Yabancıları da hep suçlamayalım. Ümraniye davasının ismini bizlerden birileri Ergenekon olarak koymadı mı? Bu Türk tarihine bir saygısızlık değil mi?

Dört beş yıl oluyor, Fransa'nın Alsas-Loren Bölgesinde Alman sınırındaki Forbach isimli bir şehre gitmiştim. Sınırdan çok kolay geçtik. Ama bu bölgede belediyelerin yoğun çalışmaları vardı. Bu çalışmalar Almanlara toprak satılmaması içindi. Yükselen iktisadi milliyetçilik artık fark edilmelidir. Kendileri milliyetçi ve muhafazakâr çizgide olan hâkim ülkeler, kendi dışlarındaki ülkeleri daha fazla bağımlı kılabilmek için sanayileşmekten uzaklaştırmakta ve aşırı liberalleştirmeye zorlamaktadırlar. Ünlü iktisatçı Adam Smith İngiliz ekonomik çıkarlarının güçlenebilmesi için; dış ticaret ilişkisi içinde oldukları ülkelerin daha fazla liberalleşmeleri gerektiğini ileri sürüyordu.

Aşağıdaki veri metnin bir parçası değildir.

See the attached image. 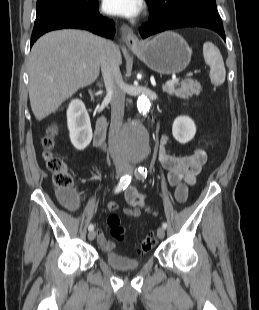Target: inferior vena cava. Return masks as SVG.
Wrapping results in <instances>:
<instances>
[{
	"instance_id": "obj_1",
	"label": "inferior vena cava",
	"mask_w": 259,
	"mask_h": 310,
	"mask_svg": "<svg viewBox=\"0 0 259 310\" xmlns=\"http://www.w3.org/2000/svg\"><path fill=\"white\" fill-rule=\"evenodd\" d=\"M116 45L110 41L101 59V71L107 95L111 100V124L109 130V148L116 165L124 163V157L118 146V136L122 127L125 106L124 83L115 57Z\"/></svg>"
}]
</instances>
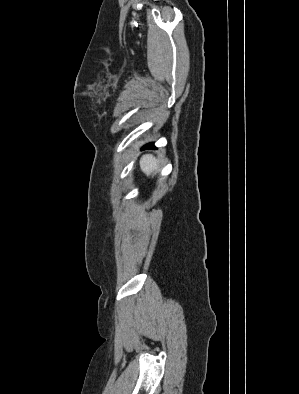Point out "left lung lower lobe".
Segmentation results:
<instances>
[{
    "label": "left lung lower lobe",
    "instance_id": "left-lung-lower-lobe-1",
    "mask_svg": "<svg viewBox=\"0 0 299 394\" xmlns=\"http://www.w3.org/2000/svg\"><path fill=\"white\" fill-rule=\"evenodd\" d=\"M149 148H155L154 143H150V144L145 145V146L142 148V150L149 149Z\"/></svg>",
    "mask_w": 299,
    "mask_h": 394
}]
</instances>
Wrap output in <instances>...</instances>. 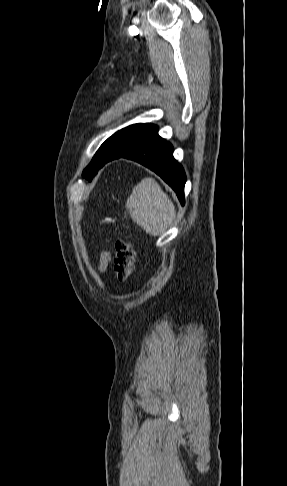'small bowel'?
<instances>
[{"label":"small bowel","instance_id":"small-bowel-1","mask_svg":"<svg viewBox=\"0 0 287 486\" xmlns=\"http://www.w3.org/2000/svg\"><path fill=\"white\" fill-rule=\"evenodd\" d=\"M110 259L111 256L109 252L104 251L101 253L99 264H98L99 271L104 272L106 270Z\"/></svg>","mask_w":287,"mask_h":486}]
</instances>
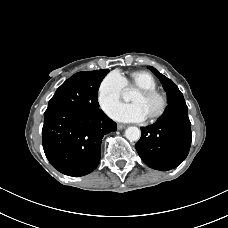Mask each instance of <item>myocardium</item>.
<instances>
[{
    "instance_id": "obj_1",
    "label": "myocardium",
    "mask_w": 228,
    "mask_h": 228,
    "mask_svg": "<svg viewBox=\"0 0 228 228\" xmlns=\"http://www.w3.org/2000/svg\"><path fill=\"white\" fill-rule=\"evenodd\" d=\"M136 92L140 93L144 97H157L160 100V107L156 113L147 117L149 121H156L164 115L168 107V98L166 94L158 89L151 88H139Z\"/></svg>"
}]
</instances>
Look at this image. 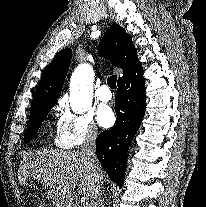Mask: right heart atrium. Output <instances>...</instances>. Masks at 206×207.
I'll return each instance as SVG.
<instances>
[{"label":"right heart atrium","instance_id":"obj_1","mask_svg":"<svg viewBox=\"0 0 206 207\" xmlns=\"http://www.w3.org/2000/svg\"><path fill=\"white\" fill-rule=\"evenodd\" d=\"M98 130L89 113H75L66 103L60 105L56 143L59 147L72 149L93 145Z\"/></svg>","mask_w":206,"mask_h":207}]
</instances>
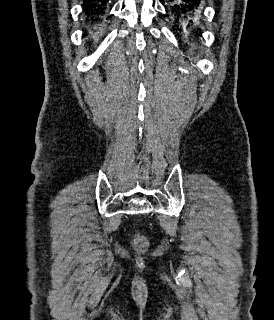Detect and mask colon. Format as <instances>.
<instances>
[{"instance_id":"5ec220e1","label":"colon","mask_w":274,"mask_h":320,"mask_svg":"<svg viewBox=\"0 0 274 320\" xmlns=\"http://www.w3.org/2000/svg\"><path fill=\"white\" fill-rule=\"evenodd\" d=\"M147 240L143 236H138L133 245L139 251H144L147 247Z\"/></svg>"}]
</instances>
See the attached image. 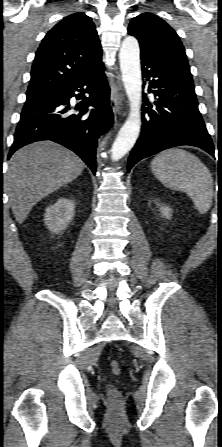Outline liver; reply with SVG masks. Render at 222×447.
<instances>
[{
	"label": "liver",
	"instance_id": "obj_1",
	"mask_svg": "<svg viewBox=\"0 0 222 447\" xmlns=\"http://www.w3.org/2000/svg\"><path fill=\"white\" fill-rule=\"evenodd\" d=\"M84 167L76 154L51 141L15 152L9 161L6 187L16 221L22 224L40 200L77 178Z\"/></svg>",
	"mask_w": 222,
	"mask_h": 447
}]
</instances>
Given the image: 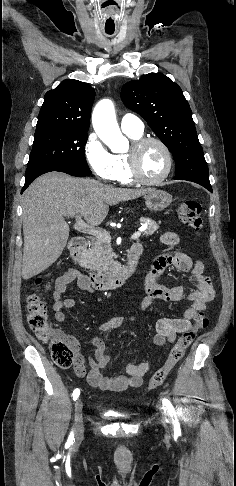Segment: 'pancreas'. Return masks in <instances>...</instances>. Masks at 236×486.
I'll list each match as a JSON object with an SVG mask.
<instances>
[{"mask_svg": "<svg viewBox=\"0 0 236 486\" xmlns=\"http://www.w3.org/2000/svg\"><path fill=\"white\" fill-rule=\"evenodd\" d=\"M140 223L147 224V228L143 232L146 236L154 234L159 228V225L150 218L142 217L140 218ZM80 264L82 267L98 274L108 275L112 273L115 270V262L110 241L93 238L90 247L81 258Z\"/></svg>", "mask_w": 236, "mask_h": 486, "instance_id": "obj_1", "label": "pancreas"}]
</instances>
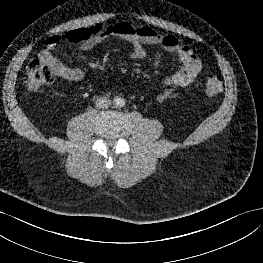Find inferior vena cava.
<instances>
[{
    "instance_id": "obj_1",
    "label": "inferior vena cava",
    "mask_w": 263,
    "mask_h": 263,
    "mask_svg": "<svg viewBox=\"0 0 263 263\" xmlns=\"http://www.w3.org/2000/svg\"><path fill=\"white\" fill-rule=\"evenodd\" d=\"M96 107L100 108V109H105L108 108L111 104L110 99L106 98V97H99L96 99Z\"/></svg>"
}]
</instances>
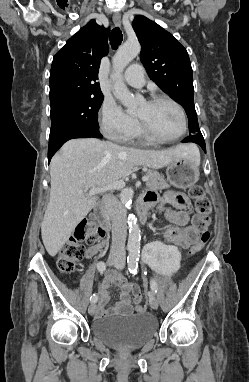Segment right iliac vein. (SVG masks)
Wrapping results in <instances>:
<instances>
[{
    "instance_id": "1",
    "label": "right iliac vein",
    "mask_w": 249,
    "mask_h": 382,
    "mask_svg": "<svg viewBox=\"0 0 249 382\" xmlns=\"http://www.w3.org/2000/svg\"><path fill=\"white\" fill-rule=\"evenodd\" d=\"M119 260H120V257H118V256H109L107 259V264L109 266H112V265L116 264L117 262H119ZM96 309H97L96 304L92 303V304H90V306L88 308V313L90 315H94L96 312Z\"/></svg>"
}]
</instances>
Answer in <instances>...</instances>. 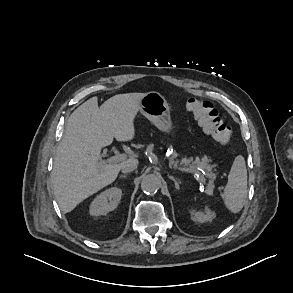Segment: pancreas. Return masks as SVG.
<instances>
[{"label": "pancreas", "mask_w": 293, "mask_h": 293, "mask_svg": "<svg viewBox=\"0 0 293 293\" xmlns=\"http://www.w3.org/2000/svg\"><path fill=\"white\" fill-rule=\"evenodd\" d=\"M177 158V153H173L172 156L170 157V164L174 165V167H176L177 165H180L184 168H190L193 170L196 169H202L205 170L207 173V177L209 178V184H208V188H207V193L208 194H212L213 192V188H214V184L213 181L215 179V174L212 172V168L215 165H210L209 163L211 162V159H209L208 157H203V158H199L196 157L195 159H193L192 157L190 158H182L180 161Z\"/></svg>", "instance_id": "pancreas-1"}]
</instances>
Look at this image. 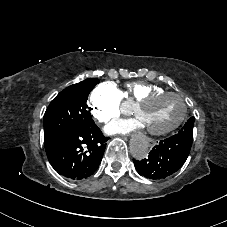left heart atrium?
I'll use <instances>...</instances> for the list:
<instances>
[{
	"label": "left heart atrium",
	"mask_w": 227,
	"mask_h": 227,
	"mask_svg": "<svg viewBox=\"0 0 227 227\" xmlns=\"http://www.w3.org/2000/svg\"><path fill=\"white\" fill-rule=\"evenodd\" d=\"M138 128L141 126L136 120H118L111 122L105 131L109 134H129Z\"/></svg>",
	"instance_id": "39dd6f15"
}]
</instances>
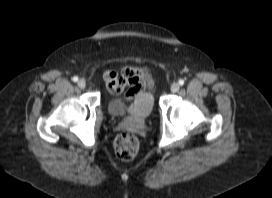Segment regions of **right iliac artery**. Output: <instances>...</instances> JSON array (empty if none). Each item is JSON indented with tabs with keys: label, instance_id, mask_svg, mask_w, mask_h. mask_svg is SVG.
<instances>
[{
	"label": "right iliac artery",
	"instance_id": "obj_1",
	"mask_svg": "<svg viewBox=\"0 0 272 198\" xmlns=\"http://www.w3.org/2000/svg\"><path fill=\"white\" fill-rule=\"evenodd\" d=\"M72 80H73L74 82H77V81H78V77H77V76H74V77L72 78Z\"/></svg>",
	"mask_w": 272,
	"mask_h": 198
}]
</instances>
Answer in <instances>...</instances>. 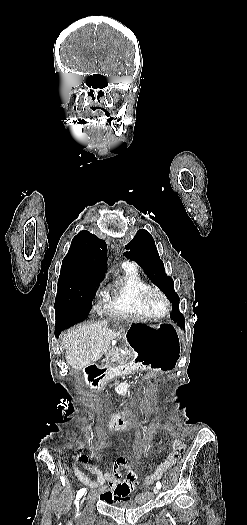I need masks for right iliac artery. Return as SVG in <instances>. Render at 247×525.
Listing matches in <instances>:
<instances>
[{
    "label": "right iliac artery",
    "mask_w": 247,
    "mask_h": 525,
    "mask_svg": "<svg viewBox=\"0 0 247 525\" xmlns=\"http://www.w3.org/2000/svg\"><path fill=\"white\" fill-rule=\"evenodd\" d=\"M86 489L85 488H82L80 489L78 492H77V495H76V500H75V504L78 502V500L83 496V494L85 493Z\"/></svg>",
    "instance_id": "82829eb1"
}]
</instances>
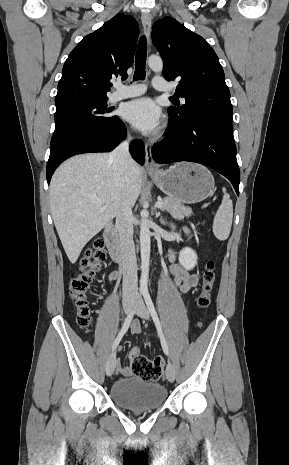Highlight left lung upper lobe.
I'll return each instance as SVG.
<instances>
[{
  "mask_svg": "<svg viewBox=\"0 0 289 465\" xmlns=\"http://www.w3.org/2000/svg\"><path fill=\"white\" fill-rule=\"evenodd\" d=\"M152 38L164 62V77L179 79L176 91L186 100L179 108L170 107L169 116L178 122L202 118L232 123L224 71L206 40L171 17L153 24Z\"/></svg>",
  "mask_w": 289,
  "mask_h": 465,
  "instance_id": "obj_1",
  "label": "left lung upper lobe"
}]
</instances>
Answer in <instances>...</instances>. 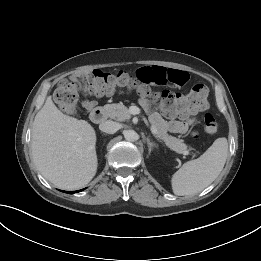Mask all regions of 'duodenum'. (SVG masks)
Returning a JSON list of instances; mask_svg holds the SVG:
<instances>
[{"label":"duodenum","instance_id":"410a0bca","mask_svg":"<svg viewBox=\"0 0 261 261\" xmlns=\"http://www.w3.org/2000/svg\"><path fill=\"white\" fill-rule=\"evenodd\" d=\"M92 122L99 124L105 120V111L102 107H95L90 112Z\"/></svg>","mask_w":261,"mask_h":261}]
</instances>
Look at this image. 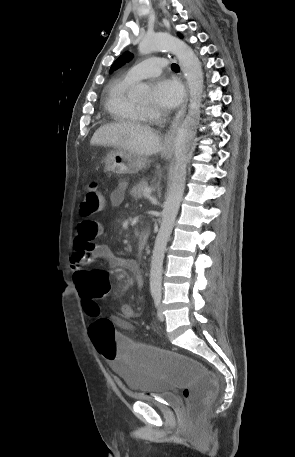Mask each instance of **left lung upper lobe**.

Blair, Türkiye'deki viski satışlarının düşmesi karşısında bizimle pazarlık yapma ihtiyacını duymuştu. Küresel krizi milli ölçekte çözmeye çalışırken; bugün Avrupa'da ve ABD'de bankalar devletleştiriliyor. Rusya ve Almanya dahil birçok ülke yabancı sermayenin girebileceği sektörleri sınırlıyor. Fransa gıda sektöründeki bir firmasının özelleştirilmesine karşı çıkıyor. ABD çelik sanayiindeki sıkıntısını gidermek için azalan rekabet gücü karşısında çelik ürünleri ithalatına ilâve vergi koyuyor. Almanya işçi tasarruflarının Türkiye'ye transfer edilmesine karşı çıkıyor ve oturma izninin kaldırılacağı tehdidinde bulunuyor. Blair, "Egemenlik haklarımızı koruyacağımız, milli çıkarlarımıza hizmet edeceği için AB'ne girdik" diyor. BP hisselerinin %22'sini almak isteyen bir Kuveyt şirketine milli çıkar gerekçesiyle bunlar satılmıyor. IMF ile ilişkilerde, dış ve iç borç konusunda herkes çok dikkatli. Maalesef Çin malları AB kanalından Türkiye'ye girebiliyor. Yerli üretim perişan ediliyor; firmalar kapanıyor veya yabancıların eline geçiyor. Milli çıkarlar için yeni alternatifler aranıyor. Ama Türkiye'ye ABD ve AB yörüngesi dışına çıkıp pazarlık gücünü arttırma imkânı verilmiyor. O takdirde, Rusçu ve Avrasyacı olarak suçlanıyorsunuz. AB ve ABD çıkarları adına... 12 Mart 1971 Müdahalesinden önce 9 Mart'ta "Eğer başarılı olsaydık, Türkiye Suriye olabilirdi" diyen bir Osmanlı paşası torunu gazeteci, milli çıkarları korumayı Suriye olmakla bir tutuyor. Çelişkiye bakın...  

Milliyetçi olunmadan milli çıkarlar korunamaz. Sınıfçı ve sınıf çıkarları esas alınarak toplum bütünü ile kavranamadığından yeni emperyalizm olan küreselleştirme ile mücadele edilemez. Ona ancak sınıf çatışmasıyla alan açılabilir. Çekiç Gücü Ortadoğu'ya ve Irak'ın kuzeyine getiren, başımıza bela eden rahmetli Özal sağcı olabilir; ama milliyetçi olamaz. Bunun acılarını bugün çekiyoruz. Kısaca; dün de bugün de doğruları dile getirenlerin devamıyız. Ziya Gökalp'in iktisadi milliyetçilik fikri, hâlâ pırıl pırıl parlıyor ve gündemdeki yerini koruyor.